# Introduction to GPU Programming with Python
## Solutions to notebook 4

### Main example: Matrix multiplication using Numba CUDA (in global memory only)

In [None]:
import numpy as np
from numba import cuda

In [None]:
#Part 1: Create matrices A,B,C as numpy arrays.

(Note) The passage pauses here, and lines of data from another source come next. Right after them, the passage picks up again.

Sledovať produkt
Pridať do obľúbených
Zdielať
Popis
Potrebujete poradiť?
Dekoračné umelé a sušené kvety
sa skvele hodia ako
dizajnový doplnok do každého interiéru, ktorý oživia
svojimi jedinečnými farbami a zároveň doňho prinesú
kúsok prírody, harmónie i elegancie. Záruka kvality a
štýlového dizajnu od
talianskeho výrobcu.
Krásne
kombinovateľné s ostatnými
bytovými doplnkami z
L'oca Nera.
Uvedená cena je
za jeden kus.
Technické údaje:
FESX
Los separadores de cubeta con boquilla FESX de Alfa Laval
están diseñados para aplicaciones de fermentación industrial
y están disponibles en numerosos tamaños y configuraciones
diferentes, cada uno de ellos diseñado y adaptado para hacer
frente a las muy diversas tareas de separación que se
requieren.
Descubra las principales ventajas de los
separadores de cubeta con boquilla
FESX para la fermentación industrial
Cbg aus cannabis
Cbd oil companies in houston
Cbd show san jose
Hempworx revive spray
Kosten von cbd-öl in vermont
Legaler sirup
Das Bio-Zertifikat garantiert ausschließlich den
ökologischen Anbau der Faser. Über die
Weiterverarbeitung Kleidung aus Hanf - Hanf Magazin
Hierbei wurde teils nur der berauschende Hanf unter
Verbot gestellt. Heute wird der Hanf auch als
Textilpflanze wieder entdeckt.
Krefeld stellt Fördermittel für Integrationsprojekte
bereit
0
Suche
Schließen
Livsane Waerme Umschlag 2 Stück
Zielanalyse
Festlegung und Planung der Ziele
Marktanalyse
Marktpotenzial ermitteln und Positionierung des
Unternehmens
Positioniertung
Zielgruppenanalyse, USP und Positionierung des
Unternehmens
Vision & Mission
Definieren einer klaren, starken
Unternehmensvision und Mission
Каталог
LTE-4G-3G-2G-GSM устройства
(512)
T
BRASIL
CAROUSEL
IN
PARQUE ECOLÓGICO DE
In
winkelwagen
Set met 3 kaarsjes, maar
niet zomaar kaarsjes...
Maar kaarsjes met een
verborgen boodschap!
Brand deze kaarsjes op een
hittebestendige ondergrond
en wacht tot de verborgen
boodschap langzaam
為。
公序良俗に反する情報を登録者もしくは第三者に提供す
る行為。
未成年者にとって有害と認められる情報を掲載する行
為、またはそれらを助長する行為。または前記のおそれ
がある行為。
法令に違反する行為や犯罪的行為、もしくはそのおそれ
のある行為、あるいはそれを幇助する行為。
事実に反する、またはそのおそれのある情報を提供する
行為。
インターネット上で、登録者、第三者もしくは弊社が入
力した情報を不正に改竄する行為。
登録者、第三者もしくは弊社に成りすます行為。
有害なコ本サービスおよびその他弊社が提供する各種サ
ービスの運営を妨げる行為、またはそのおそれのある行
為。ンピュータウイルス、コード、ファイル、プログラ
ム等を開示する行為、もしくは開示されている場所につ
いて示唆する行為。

Fill A and B with random numbers.
A=np.random.rand(512,512).astype(np.float32)
B=np.random.rand(512,512).astype(np.float32)
C=np.zeros(shape=(512,512)).astype(np.float32)

In [None]:
#Part 2: Calculate number of blocks and threads
NumThreads=32
NumBlocks = (C.shape[0]+(NumThreads-1))//NumThreads
blockdim = (NumThreads,NumThreads)
griddim = (NumBlocks,NumBlocks)
print(griddim,blockdim)

In [None]:
#Part 3: Create a CUDA kernel with @cuda.jit decorator
@cuda.jit
def matmul(A,B,C):
    i,j=cuda.grid(2)
    if i<C.shape[0] and j<C.shape[1]:
        tmp=0.0
        for k in range(A.shape[1]):
            tmp+=A[i,k]*B[k,j]
        C[i,j]=tmp

In [None]:
#Part 4: Call the kernel function and time it to get the execution time
%timeit matmul[griddim,blockdim](A,B,C)
print(C.dtype)

In [None]:
#Part 5: Create A,B,C manually on the GPU and copy data to the GPU arrays
d_A=cuda.to_device(A)
d_B=cuda.to_device(B)
d_C=cuda.to_device(C)

In [None]:
#Part 6: Call the kernel function and time it to get the execution time. Compare the execution times.
%timeit matmul[griddim,blockdim](d_A,d_B,d_C)

### Exercise: Incrementation of array elements
In the following exercise each element of an array is incremented : array[i] = array[i] + 1

In [None]:
import numpy as np
from numba import cuda

In [None]:
@cuda.jit
def increment(array):
    pos = cuda.grid(1)
    if pos<array.size:
        array[pos] += 1

In [None]:
data=np.ones(12800,dtype=np.int32)
NumThreads=16
NumBlocks = (data.size + (NumThreads - 1)) // NumThreads
print(NumBlocks,NumThreads)

In [None]:
# Run the kernel and measure execution time:
%timeit increment[NumBlocks,NumThreads](data)

In [None]:
# Take advatage of excplicit data management and copy an array to GPU before kernel execution. 
# Then measure the execution time again
d_data = cuda.to_device(data)
%timeit increment[NumBlocks,NumThreads](d_data)
print(data)

### Exercise: Reversal of array elements
Here an integer array is sent to GPU where its indices are reversed, i.e. array[0]=array[N-1], array[1]=array[N-2], etc.

In [None]:
# Import required libs
import numpy as np
from numba import cuda, float32

In [None]:
#Part 3: Create a CUDA kernel with @cuda.jit decorator
# Kernel: reverse the array content using appropriate indices. 
# To do so you may need input and output indices. Implement kernel with possibility of multiple thread blocks.
@cuda.jit
def reverseArray(d_out,d_in):
    ind_in = cuda.blockDim.x*cuda.blockIdx.x + cuda.threadIdx.x; ## Index of the current thread
    ind_out = cuda.gridsize(1)-ind_in-1 ## Total number of threads - in -1
    if ind_in<d_in.size:
        d_out[ind_out] = d_in[ind_in]

In [None]:
# Define CUDA grid
dim=256*1000
NumThreads=128
NumBlocks = (dim + (NumThreads - 1)) // NumThreads
print(NumBlocks,NumThreads)

In [None]:
#Part 1: Create arrays on CPU and GPU (if you want to)
a = np.arange(0,dim,dtype=np.int32)
b = np.zeros(dim,dtype=np.int32)

In [None]:
#Part 2: Initialize host array
# Already initialized

In [None]:
#Part 4: Call the kernel function
%timeit reverseArray[NumBlocks,NumThreads](b,a)

In [None]:
#Part 5: Verify the result
print(b)

In [None]:
#Part 5: Take advantage of explicit data management
d_a = cuda.to_device(a)
d_b = cuda.device_array_like(b)
%timeit reverseArray[NumBlocks,NumThreads](d_b,d_a)
b = d_b.copy_to_host()
print(b)